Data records
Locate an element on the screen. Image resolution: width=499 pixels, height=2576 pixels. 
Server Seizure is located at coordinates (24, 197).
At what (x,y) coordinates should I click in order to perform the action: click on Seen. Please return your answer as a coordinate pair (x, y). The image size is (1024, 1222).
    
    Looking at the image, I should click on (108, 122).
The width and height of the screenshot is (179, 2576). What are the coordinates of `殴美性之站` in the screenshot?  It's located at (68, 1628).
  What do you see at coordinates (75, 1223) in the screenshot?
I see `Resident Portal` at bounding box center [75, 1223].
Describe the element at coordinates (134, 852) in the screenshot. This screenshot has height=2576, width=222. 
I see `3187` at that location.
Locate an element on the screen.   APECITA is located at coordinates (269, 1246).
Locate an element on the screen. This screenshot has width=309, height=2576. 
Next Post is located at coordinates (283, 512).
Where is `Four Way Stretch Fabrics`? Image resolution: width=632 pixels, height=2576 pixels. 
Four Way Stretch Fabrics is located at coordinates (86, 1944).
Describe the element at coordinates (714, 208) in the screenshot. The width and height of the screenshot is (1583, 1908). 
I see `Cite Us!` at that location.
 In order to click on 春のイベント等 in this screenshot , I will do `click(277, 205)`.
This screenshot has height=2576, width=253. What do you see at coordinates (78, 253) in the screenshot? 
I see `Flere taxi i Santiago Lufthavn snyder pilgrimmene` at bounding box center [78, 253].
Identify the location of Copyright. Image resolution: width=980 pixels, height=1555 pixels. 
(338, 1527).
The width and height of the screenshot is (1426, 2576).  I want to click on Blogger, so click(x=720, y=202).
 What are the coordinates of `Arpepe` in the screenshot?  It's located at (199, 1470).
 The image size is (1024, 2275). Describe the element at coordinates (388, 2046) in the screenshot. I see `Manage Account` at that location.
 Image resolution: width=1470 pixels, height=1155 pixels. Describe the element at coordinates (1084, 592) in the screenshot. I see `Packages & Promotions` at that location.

• [Goal of the exercise]
The answer must consist of all the entries, copied exactly.

• [Solution to this task]
Locate an element on the screen. Image resolution: width=499 pixels, height=2576 pixels. 
Server Seizure is located at coordinates (24, 197).
At what (x,y) coordinates should I click in order to perform the action: click on Seen. Please return your answer as a coordinate pair (x, y). The image size is (1024, 1222).
    
    Looking at the image, I should click on (108, 122).
The width and height of the screenshot is (179, 2576). What are the coordinates of `殴美性之站` in the screenshot?  It's located at (68, 1628).
  What do you see at coordinates (75, 1223) in the screenshot?
I see `Resident Portal` at bounding box center [75, 1223].
Describe the element at coordinates (134, 852) in the screenshot. This screenshot has height=2576, width=222. 
I see `3187` at that location.
Locate an element on the screen.   APECITA is located at coordinates (269, 1246).
Locate an element on the screen. This screenshot has width=309, height=2576. 
Next Post is located at coordinates (283, 512).
Where is `Four Way Stretch Fabrics`? Image resolution: width=632 pixels, height=2576 pixels. 
Four Way Stretch Fabrics is located at coordinates (86, 1944).
Describe the element at coordinates (714, 208) in the screenshot. The width and height of the screenshot is (1583, 1908). 
I see `Cite Us!` at that location.
 In order to click on 春のイベント等 in this screenshot , I will do `click(277, 205)`.
This screenshot has height=2576, width=253. What do you see at coordinates (78, 253) in the screenshot? 
I see `Flere taxi i Santiago Lufthavn snyder pilgrimmene` at bounding box center [78, 253].
Identify the location of Copyright. Image resolution: width=980 pixels, height=1555 pixels. 
(338, 1527).
The width and height of the screenshot is (1426, 2576).  I want to click on Blogger, so click(x=720, y=202).
 What are the coordinates of `Arpepe` in the screenshot?  It's located at (199, 1470).
 The image size is (1024, 2275). Describe the element at coordinates (388, 2046) in the screenshot. I see `Manage Account` at that location.
 Image resolution: width=1470 pixels, height=1155 pixels. Describe the element at coordinates (1084, 592) in the screenshot. I see `Packages & Promotions` at that location.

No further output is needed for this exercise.